TRACE_IMC_SCOM bit representation
---------------------------------

  +-------+------------+
  | 0:1   | SAMPSEL    |
  +-------+------------+
  | 2:33  | CPMC_LOAD  |
  +-------+------------+
  | 34:40 | CPMC1SEL   |
  +-------+------------+
  | 41:47 | CPMC2SEL   |
  +-------+------------+
  | 48:50 | BUFFERSIZE |
  +-------+------------+
  | 51:63 | RESERVED   |
  +-------+------------+

CPMC_LOAD contains the sampling duration. SAMPSEL and CPMCxSEL determines the
event to count. BUFFERSIZE indicates the memory range. On each overflow,
hardware snapshots the program counter along with event counts and updates the
memory and reloads the CMPC_LOAD value for the next sampling duration. IMC
hardware does not support exceptions, so it quietly wraps around if memory
buffer reaches the end.

*Currently the event monitored for trace-mode is fixed as cycle.*

Trace IMC example usage
=======================

.. code-block:: sh

  # perf list
  [....]
  trace_imc/trace_cycles/                            [Kernel PMU event]

To record an application/process with trace-imc event:

.. code-block:: sh

  # perf record -e trace_imc/trace_cycles/ yes > /dev/null
  [ perf record: Woken up 1 times to write data ]
  [ perf record: Captured and wrote 0.012 MB perf.data (21 samples) ]

The `perf.data` generated, can be read using perf report.

Benefits of using IMC trace-mode
================================

PMI (Performance Monitoring Interrupts) interrupt handling is avoided, since IMC
trace mode snapshots the program counter and updates to the memory.
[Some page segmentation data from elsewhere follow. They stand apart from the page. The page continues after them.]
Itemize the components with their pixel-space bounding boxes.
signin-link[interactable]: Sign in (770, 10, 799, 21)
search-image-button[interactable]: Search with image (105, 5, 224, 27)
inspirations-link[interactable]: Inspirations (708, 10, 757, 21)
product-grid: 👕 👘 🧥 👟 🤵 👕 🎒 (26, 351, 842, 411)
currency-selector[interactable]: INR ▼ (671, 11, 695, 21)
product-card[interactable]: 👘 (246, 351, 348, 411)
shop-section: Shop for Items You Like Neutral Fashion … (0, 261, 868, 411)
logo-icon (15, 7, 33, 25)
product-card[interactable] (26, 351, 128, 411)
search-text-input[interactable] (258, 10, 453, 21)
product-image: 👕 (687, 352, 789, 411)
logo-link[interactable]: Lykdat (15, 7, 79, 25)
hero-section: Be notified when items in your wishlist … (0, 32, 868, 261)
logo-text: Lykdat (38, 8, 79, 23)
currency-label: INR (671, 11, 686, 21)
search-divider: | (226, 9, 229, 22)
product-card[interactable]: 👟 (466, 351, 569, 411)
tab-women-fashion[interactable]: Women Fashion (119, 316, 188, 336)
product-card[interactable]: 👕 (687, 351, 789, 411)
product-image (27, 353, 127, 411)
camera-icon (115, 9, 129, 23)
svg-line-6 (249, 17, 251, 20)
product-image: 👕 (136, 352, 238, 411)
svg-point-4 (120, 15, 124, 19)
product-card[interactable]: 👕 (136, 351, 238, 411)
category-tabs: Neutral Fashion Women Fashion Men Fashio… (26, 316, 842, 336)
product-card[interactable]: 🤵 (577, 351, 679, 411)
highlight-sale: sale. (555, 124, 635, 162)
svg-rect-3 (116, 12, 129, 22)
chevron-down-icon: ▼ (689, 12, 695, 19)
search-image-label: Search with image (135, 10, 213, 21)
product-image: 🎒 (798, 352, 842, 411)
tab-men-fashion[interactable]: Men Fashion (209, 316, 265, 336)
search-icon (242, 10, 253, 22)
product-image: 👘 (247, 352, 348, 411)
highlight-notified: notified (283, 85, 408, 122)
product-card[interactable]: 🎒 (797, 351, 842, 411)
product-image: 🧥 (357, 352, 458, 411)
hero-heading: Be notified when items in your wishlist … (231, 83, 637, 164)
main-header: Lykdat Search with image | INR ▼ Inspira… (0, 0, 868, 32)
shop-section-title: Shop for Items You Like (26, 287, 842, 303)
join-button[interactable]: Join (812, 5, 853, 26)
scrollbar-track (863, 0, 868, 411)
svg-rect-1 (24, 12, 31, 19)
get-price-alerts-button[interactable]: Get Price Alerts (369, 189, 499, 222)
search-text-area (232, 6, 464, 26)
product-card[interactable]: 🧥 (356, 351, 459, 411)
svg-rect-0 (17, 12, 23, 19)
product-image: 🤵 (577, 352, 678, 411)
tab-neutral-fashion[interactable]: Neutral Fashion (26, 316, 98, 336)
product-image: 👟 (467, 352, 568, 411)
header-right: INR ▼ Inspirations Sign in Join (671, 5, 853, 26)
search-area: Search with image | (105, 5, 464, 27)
And this
also provide a way for the operating system to do instruction sampling in real
time without PMI processing overhead.

Performance data using `perf top` with and without trace-imc event.

PMI interrupts count when `perf top` command is executed without trace-imc event.

.. code-block:: sh

  # grep PMI /proc/interrupts
  PMI:          0          0          0          0   Performance monitoring interrupts
  # ./perf top
  ...
  # grep PMI /proc/interrupts
  PMI:      39735       8710      17338      17801   Performance monitoring interrupts
  # ./perf top -e trace_imc/trace_cycles/
  ...
  # grep PMI /proc/interrupts
  PMI:      39735       8710      17338      17801   Performance monitoring interrupts


That is, the PMI interrupt counts do not increment when using the `trace_imc` event.